İşçilerin üretim süreci içindeki sömürüyü sınırlandırma ve yeni hak talepleri dediğimiz eylemlilikleriyle kendi başına öğrendikleri kendi kurtuluşlarına yetmemektedir. İşçiler, kendi kurtuluşları olan sosyalizm konusunda siyasal ve ideolojik destek istiyor, bu da ancak aydınlar veya öncü parti kadroları tarafından dışarıdan verilebilir. Lenin’in bu yaklaşımı marksizme içkin olan bir katkıyı anlatıyor ve bir devrim niteliğindedir.

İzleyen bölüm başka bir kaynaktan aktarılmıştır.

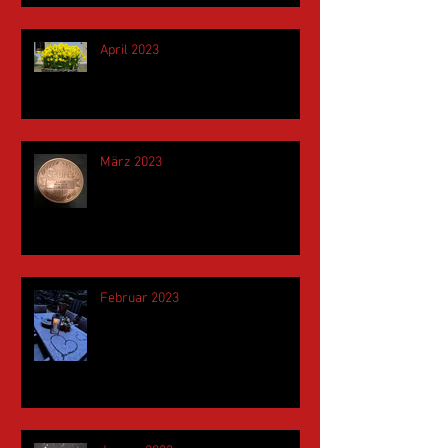
April 2023
März 2023
Februar 2023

Ancak, bugünün sorunu, işçi sınıfına dışarıdan bilinçle sosyalizmi duyurmak değildir. Sınıf mücadelesinin tarihsel gelişimi içinde işçi sınıfı sosyalizmi duymuş ve zaman zaman da kendine yakın hissetmiştir. 15-16 Haziran işçi kalkışmasını yaratan ve tüm İstanbul’u kuşatan bir tarihselliğin içinden geçen işçi sınıfı, İzmir Tariş direnişinde, Fikri Sönmez ve arkadaşlarının Ordu Fatsa yerel yönetim örneğinde, büyük ve kitlesel Zonguldak işçi Ankara yürüyüşünde,  Ankara’nın göbeğindeki Tekel işçi direnişinde, 1 Mayıs alanlarında ve Haziran direnişinde sosyalizmi işitmiştir. Bugünün sorunu, işçi sınıfına kendi yönetiminin, sosyalist yönetimin gerçekleştirilebilir olduğunu anlatmakta düğümleniyor. Sorun, işçi sınıfında sosyalizm için politik iradeyi oluşturabilmektir. Şimdiki sorun, sosyalizmi duyan ve ne olduğunu bilen işçilere, sosyalizm bilincinin verilebilmesinin dışarıdanlığından çok, sosyalizmle bir kez tanışmış Türkiye proletaryasına sosyalizmin eylemli anlatım ve eylemli bilinç taşıma anlayışıyla yerine getirilmesi görevinin önümüzde durmasıdır.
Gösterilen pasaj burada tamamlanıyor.